What is interesting is the next sentence:
" You agree to irrevocably waive (and cause to be  waived) any claims and assertions of moral rights or attribution with respect to your User Content."
I can't find a reason for this one in the february blog posting about the TOS.
The recent blog posting reassures us that attribution is done. In the latest blog post by their lawyer the moral rights part is explained as being able to create conflicts with the chosen Creative Commons license and the license given for the specific purpose of hosting the design on Thingiverse at all.
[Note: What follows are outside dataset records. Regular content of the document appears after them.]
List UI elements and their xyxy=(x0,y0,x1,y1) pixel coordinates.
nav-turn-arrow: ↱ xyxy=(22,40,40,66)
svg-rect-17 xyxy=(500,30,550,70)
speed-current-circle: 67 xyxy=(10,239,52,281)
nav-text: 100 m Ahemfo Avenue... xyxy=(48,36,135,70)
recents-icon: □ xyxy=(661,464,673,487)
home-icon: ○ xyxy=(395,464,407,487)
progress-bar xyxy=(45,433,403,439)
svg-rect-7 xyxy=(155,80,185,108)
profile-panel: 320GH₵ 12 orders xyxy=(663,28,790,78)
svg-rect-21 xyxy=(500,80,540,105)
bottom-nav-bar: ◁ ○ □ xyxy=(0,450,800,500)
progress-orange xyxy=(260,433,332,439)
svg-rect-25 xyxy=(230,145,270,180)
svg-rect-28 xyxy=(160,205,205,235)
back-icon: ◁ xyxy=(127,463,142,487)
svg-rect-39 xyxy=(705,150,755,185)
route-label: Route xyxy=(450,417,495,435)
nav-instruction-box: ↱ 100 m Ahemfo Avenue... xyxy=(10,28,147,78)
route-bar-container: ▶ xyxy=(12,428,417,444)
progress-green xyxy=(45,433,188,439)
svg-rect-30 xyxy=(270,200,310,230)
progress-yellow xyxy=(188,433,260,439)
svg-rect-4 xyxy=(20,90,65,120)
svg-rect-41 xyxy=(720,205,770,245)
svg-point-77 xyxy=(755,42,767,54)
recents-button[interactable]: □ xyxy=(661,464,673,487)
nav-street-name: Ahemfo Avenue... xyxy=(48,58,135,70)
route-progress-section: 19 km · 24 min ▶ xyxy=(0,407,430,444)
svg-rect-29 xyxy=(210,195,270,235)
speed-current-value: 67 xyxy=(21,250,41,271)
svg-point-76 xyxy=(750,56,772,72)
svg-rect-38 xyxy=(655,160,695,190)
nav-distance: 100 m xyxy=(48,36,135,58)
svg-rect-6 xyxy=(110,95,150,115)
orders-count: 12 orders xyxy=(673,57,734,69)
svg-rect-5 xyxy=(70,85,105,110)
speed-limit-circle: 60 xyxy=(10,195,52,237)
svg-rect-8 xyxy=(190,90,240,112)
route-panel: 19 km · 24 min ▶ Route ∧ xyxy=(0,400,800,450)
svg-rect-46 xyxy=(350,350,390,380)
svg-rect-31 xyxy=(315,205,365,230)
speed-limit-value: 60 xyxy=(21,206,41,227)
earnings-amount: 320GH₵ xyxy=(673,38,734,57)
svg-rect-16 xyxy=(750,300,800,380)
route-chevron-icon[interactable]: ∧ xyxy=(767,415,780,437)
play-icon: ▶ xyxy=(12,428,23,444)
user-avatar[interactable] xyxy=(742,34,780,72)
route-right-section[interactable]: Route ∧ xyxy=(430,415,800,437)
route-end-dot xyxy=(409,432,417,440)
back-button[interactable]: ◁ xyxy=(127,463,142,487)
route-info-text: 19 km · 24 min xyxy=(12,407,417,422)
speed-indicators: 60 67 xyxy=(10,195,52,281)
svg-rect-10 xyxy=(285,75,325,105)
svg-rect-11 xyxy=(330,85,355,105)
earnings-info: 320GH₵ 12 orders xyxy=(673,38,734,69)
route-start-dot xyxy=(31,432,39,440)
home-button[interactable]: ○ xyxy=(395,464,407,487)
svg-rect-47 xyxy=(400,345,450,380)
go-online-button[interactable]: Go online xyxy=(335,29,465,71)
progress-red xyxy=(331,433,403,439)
Of cause being legal language of a foreign jusisdiction and one based on common law (wich is still a very strange concept to me), I may misunderstand this part.
It seems that moral rights in the US are separate from copyright and thus not affected by Creative Commons. However why whould you waive any but the "right to the integrity of the work"? Why the moral right of attribution, of anonymous and pseudonymous publication?
Can you even do that if you are not the only author?
  • Can a person from a country such as German where waiving your moral right or attribution is by law impossible even use Thingiverse? (I think yes but I'm no lawyer.)
  • "Thingiverse ... and services" can include any future service. (But that is nothing to deal with now.) “ - "Company provides a service for users to share digital designs that can be printed on 3D printers to create physical objects”
  • How do the two licenses granted in the TOS work out if you are not the (only) author?
It didn't get much attention back then.  Due to the next thing it did get a lot of attention now:

The second thing that happened is that a "Replicator II" was announced and that it was widely seen as closed source.
I'm fine with it being closed source. (As long as they finally start to behave like it's a product that has support and warrenty and is supposed to work and if it doesn't work reliably it gets repaired, recalled, refunded or reimbursed.)
I'm not fine if they used designs that where published with Creative Commons Share-Alike or Attribution (or plain GPL) because none of these two seem to happen. Inheriting from the "Replicator" and thus from "Thing-o-Matic", "Cupcake" and lots of Reprap related designs this is very likely however no such violation is found as of yet (no one has a Replicator II yet) and there is only a very vague reaction about this part from Makerbot Industries.
The latest MBI blog posting states that they are working out "how open source" they can make it.
After that I got a statement that the software  is just one thin, closed source GUI. Also the new .thing file format is not only just a renamed .zip containing standard STL and OBJ files but also some JSON about the placement of these objects in the build volume. A libthing for using it will probably be published.
No word about design files of the hardware.

We'll have to see what parts and how much of the hardware will be in the open source and what exactly the license will be. The software part has now been answered.

It is very interesting to follow the different reactions and strands of discussions popping up and causing wider and wider ripple on the internet.


This posting is being updated as the events unfold.